Wagram

« Ce ne fut pas Waterloo, non, mais ce ne fut pas Arcole, ce fut l’heure où l’on regrette d’avoir manqué l’école ». Vous vous souvenez des paroles que chantait Brel dans son célèbre « au suivant ». Hollande a choisi Wagram pour tenter la reconquête d’une opinion publique complètement hostile à sa cause, à l’exception du parterre de sympathisants réuni pour l’occasion et des vieux grognards de sa garde impériale. Son illustre prédécesseur avait affronté victorieusement l’armée autrichienne et mis fin à la 5e coalition. Napoléon avait certes gagné cette bataille, mais au prix de lourdes pertes préfigurant la défaite finale.

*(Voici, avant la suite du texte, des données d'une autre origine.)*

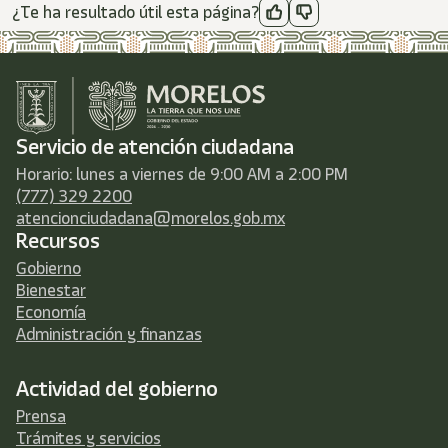
¿Te ha resultado útil esta página?
Servicio de atención ciudadana
Horario: lunes a viernes de 9:00 AM a 2:00 PM
(777) 329 2200
atencionciudadana@morelos.gob.mx
Recursos
Gobierno
Bienestar
Economía
Administración y finanzas
Actividad del gobierno
Prensa
Trámites y servicios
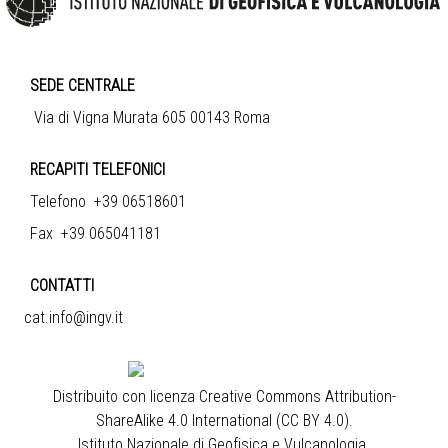
SEDE CENTRALE
Via di Vigna Murata 605 00143 Roma
RECAPITI TELEFONICI
Telefono +39 06518601
Fax +39 065041181
CONTATTI
cat.info@ingv.it
Distribuito con licenza
Creative Commons Attribution-
ShareAlike 4.0 International (CC BY 4.0)
.
Istituto Nazionale di Geofisica e Vulcanologia
.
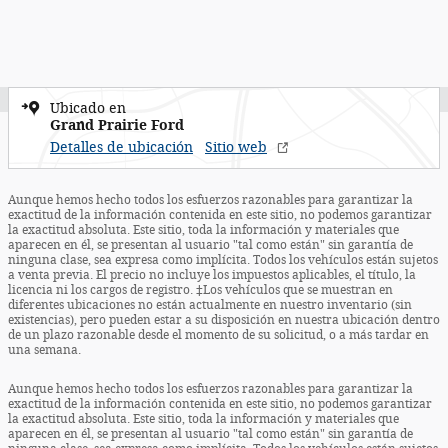
Ubicado en
Grand Prairie Ford
Detalles de ubicación
Sitio web
Aunque hemos hecho todos los esfuerzos razonables para garantizar la
exactitud de la información contenida en este sitio, no podemos garantizar
la exactitud absoluta. Este sitio, toda la información y materiales que
aparecen en él, se presentan al usuario "tal como están" sin garantía de
ninguna clase, sea expresa como implícita. Todos los vehículos están sujetos
a venta previa. El precio no incluye los impuestos aplicables, el título, la
licencia ni los cargos de registro. ‡Los vehículos que se muestran en
diferentes ubicaciones no están actualmente en nuestro inventario (sin
existencias), pero pueden estar a su disposición en nuestra ubicación dentro
de un plazo razonable desde el momento de su solicitud, o a más tardar en
una semana.
Aunque hemos hecho todos los esfuerzos razonables para garantizar la
exactitud de la información contenida en este sitio, no podemos garantizar
la exactitud absoluta. Este sitio, toda la información y materiales que
aparecen en él, se presentan al usuario "tal como están" sin garantía de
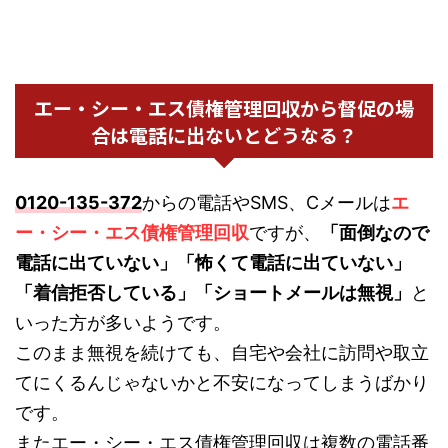
エー・シー・エス債権管理回収から督促の場
合は電話に出ないとどうなる？
0120-135-372
からの電話やSMS、Cメールは
エ
ー・シー・エス債権管理回収
ですが、
「面倒なので
電話に出ていない」「怖くて電話に出ていない」
「着信拒否している」「ショートメールは無視」
と
いった方が多いようです。
このまま無視を続けても、自宅や会社に訪問や取立
てにくるんじゃないかと不安になってしまうばかり
です。
またエー・シー・エス債権管理回収は複数の電話番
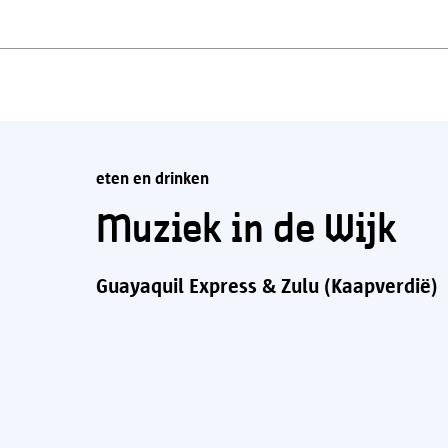
eten en drinken
Muziek in de Wijk
Guayaquil Express & Zulu (Kaapverdië)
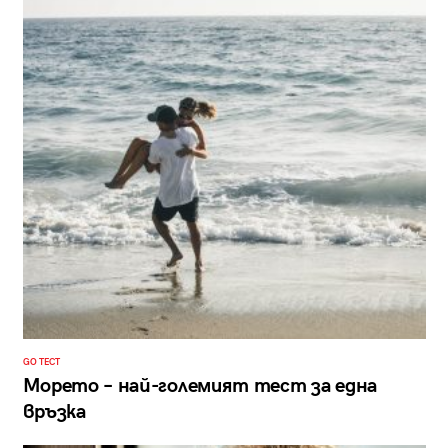
GO ТЕСТ
Морето – най-големият тест за една
връзка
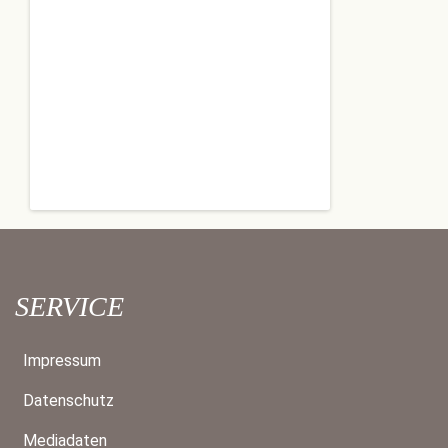
SERVICE
Impressum
Datenschutz
Mediadaten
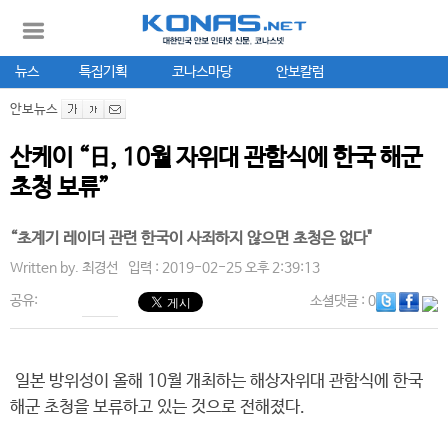
뉴스
특집기획
코나스마당
안보칼럼
안보뉴스
산케이 “日, 10월 자위대 관함식에 한국 해군
초청 보류”
“초계기 레이더 관련 한국이 사죄하지 않으면 초청은 없다"
Written by.
최경선
입력 : 2019-02-25 오후 2:39:13
공유:
소셜댓글
: 0
일본 방위성이 올해 10월 개최하는 해상자위대 관함식에 한국
해군 초청을 보류하고 있는 것으로 전해졌다.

Hollande n’est pas Napoléon, bien que ses adversaires de tous bords se soient coalisés contre lui et qu’il concentre toutes les attaques. Le discours de Wagram montre qu’il a l’intention de s’accrocher contre toute espérance et de livrer bataille en escomptant un improbable retournement de situation. Paradoxalement, ce discours est sans doute le meilleur qu’il ait délivré depuis la campagne électorale de 2012. Il n’a qu’un seul défaut. C’est de ne pas avoir été mis en œuvre tout le temps où le candidat Hollande a eu les coudées franches pour le mener à bien. On applaudit des deux mains quand il dit que la France est plus qu’une identité, mais une idée, une ambition, comme on avait pris pour argent comptant que son ennemi était la finance. François Hollande a peut-être puisé son inspiration en écoutant le roi de Norvège, Harald V, le 1er septembre, qui prononçait un plaidoyer vigoureux pour la tolérance et l’amour, quelles que soient les préférences sexuelles de chacun, leurs origines et leurs croyances. Un discours de roi qui a traversé les frontières, grâce à Facebook, et qui a été traduit dans de nombreuses langues.

Je ne change pas vraiment de sujet en regrettant que le seul rescapé du commando terroriste des attentats de Paris, Salah Abdeslam, ait fait valoir son droit au silence pour refuser de répondre au juge d’instruction qui l’a interrogé pendant une heure et demie. Voilà quelqu’un dont nous souhaiterions qu’il s’explique sur ses agissements et ses motivations, qui se mure dans un silence frustrant pour les victimes, alors que nous subissons le déluge médiatique de la logorrhée des politiques, dont les déclarations sont généralement d’une hauteur bien moindre que celles du roi de Norvège. Non seulement le droit au silence des personnes incriminées dans des affaires doit être maintenu et garanti, mais je souhaiterais qu’il soit plus largement utilisé dans notre vie publique, au profit de mesures concrètes allant dans le sens d’une meilleure justice sociale.